Critics, however, have blasted the plan as a way to justify handing over schools to charter groups, citing examples in Denver and other school districts where such work has led to a surge in charter schools and schools with more autonomy.

They’ve criticized the district’s previous attempts to turn around schools and said parents and community members are exhausted by frequent changes and disruptions to their schools.

“‘Excellent’ schools is a private takeover. You are closing schools, giving large charter companies contracts at the taxpayer’s expense and restructuring communities,” wrote Atlanta Federation of Teachers President Verdaillia Turner, in a Feb. 18 open letter to Esteves.

At a February board meeting, Esteves acknowledged the tension: “I recognize that for some the System of Excellent Schools work creates anxiety or frustration, nervousness. For others it has ignited hope and excitement.”

The scorecard 

The rating system APS develops would be unique to the district.

The state has its own report card that assigns schools a grade, but Atlanta’s ratings scale, or “framework,” would measure some things the state doesn’t.

Atlanta’s scorecard would place schools into five tiers based on how well teachers and leaders are doing, how much families are engaged, students’ social and emotional skills, and if schools are closing the academic gap between black and Hispanic students and white students, among other measurements.

Numerous details of the rating system still need to be worked out, and APS would need to find or develop a data source to measure some of the components. The district reported this month it does not currently have a way to quantify about 16 percent of about 70 different measures that would make up a school’s final rating, and more than half of the items the district wants to measure come from data sources that need to be evaluated and improved.

The district would spend this summer and next school year developing the rating system, finding data sources and determining how much weight to give specific components.

The rating system would be piloted next school year, and its first year of implementation would be in 2020-2021, according to a district timeline.
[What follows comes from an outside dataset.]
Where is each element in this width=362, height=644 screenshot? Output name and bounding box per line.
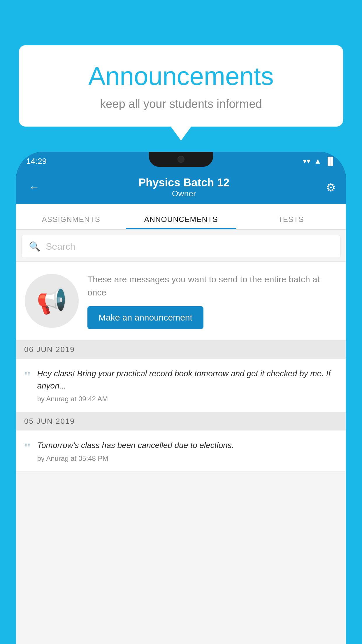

It wouldn’t be until the 2023-2024 school year that the district would make the first structural changes to schools based on the rating results.

Possible interventions 

One of the most contentious parts of the plan is the menu of options that spell out what could happen to schools that succeed or fail based on the rating system.

Like the rating system, those options are in flux.

Schools who land in the scorecard’s top tiers could be replicated or expanded. Their leaders could be allowed more freedom to operate and create a cluster of similar schools.

Schools that slide into the bottom tier would face consequences. They could be closed, merged or the teachers and principal forced to reapply for jobs. The district also could look for an outside group to run the school.

District leaders have not committed to specific actions. Several times in recent months, Esteves has asked board members if they oppose any of the proposed interventions.

“Is there anything on this list that gives you heartburn?” he asked this month.

A few board members asked questions and said they would need to see more information before they voted to make changes to specific schools. But no board members have demanded that something be removed from the list of potential options.

“Are there things on this list that I am unlikely to vote for? Yeah, probably. Is there anything on this list that I could never vote for in a million years? No, because I don’t know what the specific circumstances would be,” said board member Cynthia Briscoe Brown at February’s meeting.

What’s next 

The public has one more chance to learn about the plan before the school board votes.

The district will host a community meeting at 6 p.m. Monday, Feb. 25, at Hope-Hill Elementary School, 112 Boulevard N.E.

The school board is expected to vote on the plan a week later at its March 4 meeting.